What you are looking at
An iron core links two separate coils: the violet
primary (driven by an AC source) and the
green
secondary (feeding a load). No wire connects them — only the gold magnetic flux
circulating in the core. The graph tracks the two voltages in real time.
How flux coupling works
The AC current in the primary magnetizes the core, and the iron guides almost all of that flux Φ through the
secondary too. Faraday's law then acts on each coil in proportion to its turns:
V₁ = N₁·dΦ/dt V₂ = N₂·dΦ/dt
Same dΦ/dt for both — so dividing the equations kills it:
V₂ / V₁ = N₂ / N₁
More secondary turns than primary and the voltage is
stepped up; fewer and it's
stepped down. Notice this only works because the flux keeps changing — feed a transformer
DC and dΦ/dt = 0: nothing comes out (and the primary overheats).
No free lunch: the current trades the other way
An ideal transformer passes power straight through, so what the voltage gains the current must lose:
V₁·I₁ = V₂·I₂ ⇒ I₂ / I₁ = N₁ / N₂
Step 6 V up to 12 V and the secondary delivers only half the current the primary draws. The stats panel
shows both sides of the ledger balancing exactly.

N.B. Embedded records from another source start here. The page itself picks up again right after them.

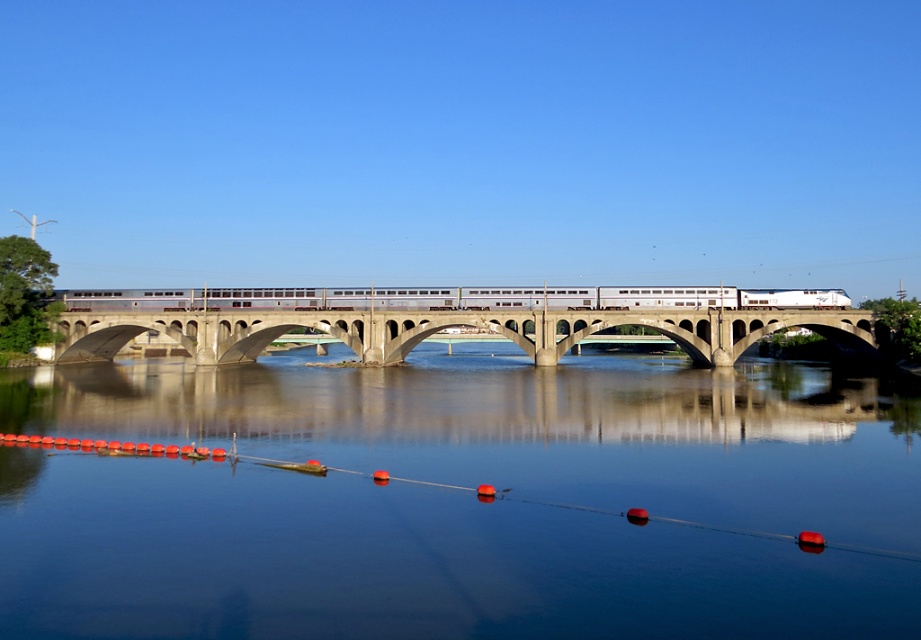 Is smooth water at center further to the viewer compared to concrete bridge at center?

No, it is not.

Who is shorter, smooth water at center or concrete bridge at center?

With less height is smooth water at center.

At what (x,y) coordinates should I click in order to perform the action: click on smooth water at center. Please return your answer as a coordinate pair (x, y). Looking at the image, I should click on (462, 500).

Identify the location of smooth water at center. This screenshot has width=921, height=640. (462, 500).

Based on the photo, who is higher up, smooth water at center or silver metallic train at center?

silver metallic train at center is above.

Who is lower down, smooth water at center or silver metallic train at center?

Positioned lower is smooth water at center.

The height and width of the screenshot is (640, 921). Identify the location of smooth water at center. (462, 500).

At what (x,y) coordinates should I click in order to perform the action: click on smooth water at center. Please return your answer as a coordinate pair (x, y). This screenshot has height=640, width=921. Looking at the image, I should click on (462, 500).

How distant is concrete bridge at center from silver metallic train at center?

A distance of 5.72 meters exists between concrete bridge at center and silver metallic train at center.

Does concrete bridge at center come in front of silver metallic train at center?

Yes, concrete bridge at center is in front of silver metallic train at center.

Which is behind, point (493, 323) or point (760, 292)?

Positioned behind is point (760, 292).

At what (x,y) coordinates should I click in order to perform the action: click on concrete bridge at center. Please return your answer as a coordinate pair (x, y). Looking at the image, I should click on (451, 326).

Why the grid depends on this
Transmission losses go as I²R in the cables — so the grid steps voltage
up (hundreds of kV)
to push the same power with tiny current over long lines, then steps it back
down near your
home. This single trick — and the fact that transformers need AC — is the main reason the power grid is AC.
Things to try
Set N₂ = N₁ for a 1:1 isolation transformer. Slide N₂ up and watch V₂ grow while I₁ climbs to pay for it.
Halve the load resistance and both currents double while the voltages stand still — the transformer passes
through whatever power the load demands.